Parkin has been working as a voiceover actor since the age of five. “My dad is my best friend. He’s incredibly supportive. I’m lucky,” they said.

But what Parkin loved more than anything else was drawing. As the art kid, they would often draw their classmates’ projects. “It was a way for me to relate to people because everyone likes art,” they said. “Everyone likes a pretty picture.”

In junior and senior year of high school, Parkin started taking concurrent art courses at SMC. They recalled how they were a 16-year-old in a class of “all grownups” taking animation and character design courses.

Parkin explained the reasons they chose to take courses at SMC. “Not only was it inexpensive, but also my professors were incredible. They were all still working in the industry,” they said. ”These guys have worked on shows and movies that I know and like." 

“Miranda was one of those students I didn't have to worry about, because I knew she could do the assignments and tackle whatever challenges that came her way,” said SMC animation and storyboard professor Ewald Klautky.

“She blew me away with the last assignment in my storyboarding class," Klautky said. The assignment was to make an animatic set to music.

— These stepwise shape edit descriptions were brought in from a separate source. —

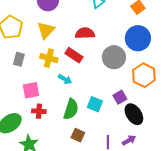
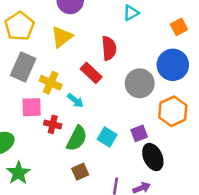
red semicircle: (85, 33) -> (109, 48), turned 78
yellow cross: (49, 58) -> (51, 83), moved
gray rectangle: (19, 59) -> (23, 67), size x1.6
red cross: (39, 111) -> (53, 124), moved
brown square: (78, 135) -> (80, 172), turned 32

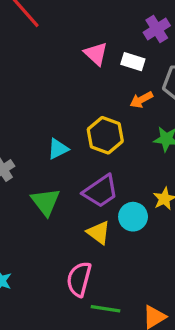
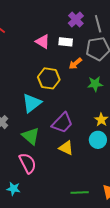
yellow hexagon: (105, 135) -> (49, 78), moved
cyan triangle: (58, 149) -> (32, 103), size x1.5
cyan circle: (133, 217) -> (98, 140), moved
pink semicircle: (79, 279) -> (28, 163), moved, turned 150

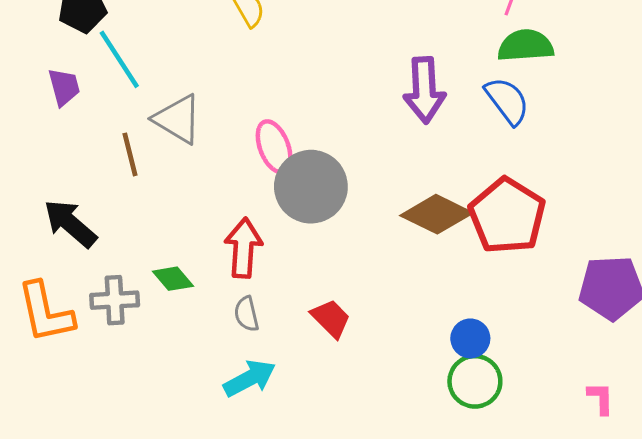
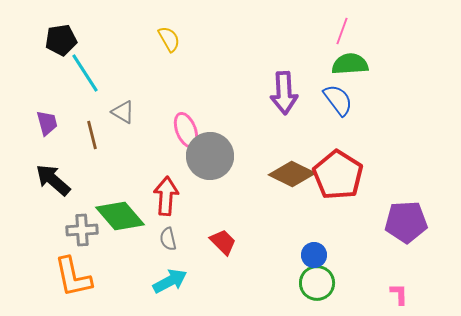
purple trapezoid: (64, 87) -> (47, 123), moved
gray triangle: (178, 119) -> (123, 112), size x0.7
green diamond: (173, 279) -> (120, 216), size x1.8
orange L-shape: (46, 312) -> (73, 277), moved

Most students chose a movie score or a song they liked, but Miranda composed and then sang her own music for the project. “This is on top of her exceptional drawing,” he said.

Professor Klautky still uses Parkin's animatics in his classes, and so Parkin's art “lives on to inspire the next wave of students," he said.

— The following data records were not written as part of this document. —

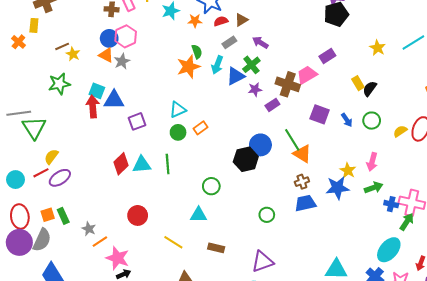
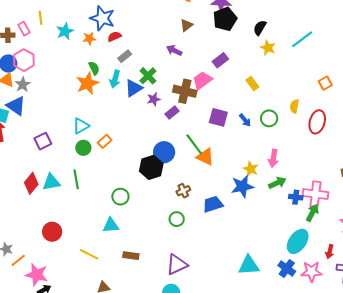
brown triangle: (241, 20) -> (186, 25), moved
purple arrow: (260, 43) -> (174, 50), moved
black semicircle: (370, 89) -> (260, 28), moved
blue triangle: (114, 100) -> (16, 106), moved, turned 40
yellow semicircle: (400, 131) -> (294, 106), moved, turned -40
brown cross: (302, 182) -> (183, 191), moved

Parkin and their dad have an animated pilot that they created called "Comet Casino." It features Maurice LaMarche and Tara Strong.

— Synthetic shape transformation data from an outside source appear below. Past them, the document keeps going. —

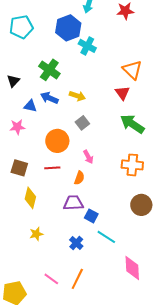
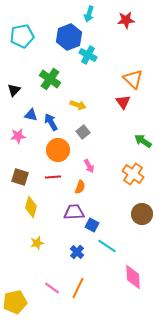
blue arrow: (49, 98) -> (51, 122), moved, turned 36
green arrow: (132, 124) -> (143, 141), moved, size x0.7
orange cross: (132, 165) -> (133, 174), turned 30

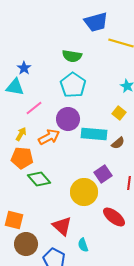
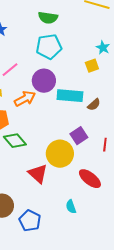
cyan pentagon: (73, 85) -> (49, 47), turned 30
yellow square: (119, 113) -> (92, 66), moved, turned 32
red triangle: (62, 226) -> (38, 174), moved
cyan semicircle: (83, 245) -> (71, 207), moved

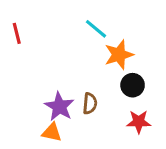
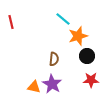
brown semicircle: (90, 103) -> (54, 59), moved
purple star: (59, 107) -> (52, 84), moved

“There is just such a non-linear connection in the way her brain works,” Parkin’s father said. “The comedian Pat McCormick once said that ‘Beethoven was so deaf he thought he was a painter’, well Miranda has that kind of brain.” In 2021, the Society of Voice Arts and Sciences awarded Parkin with the Best Voiceover Award for Outstanding Commercial in TV or Web.

Sitting in their studio, Parkin was thoughtful. “This is the thing that I do the most, and I love the most, and I want to keep doing [it] for as long as I possibly can,” they added. Navigating life hasn’t become entirely easy for Parkin, but art remains a refuge as they continue to wrestle with mental health and finding their place in the world.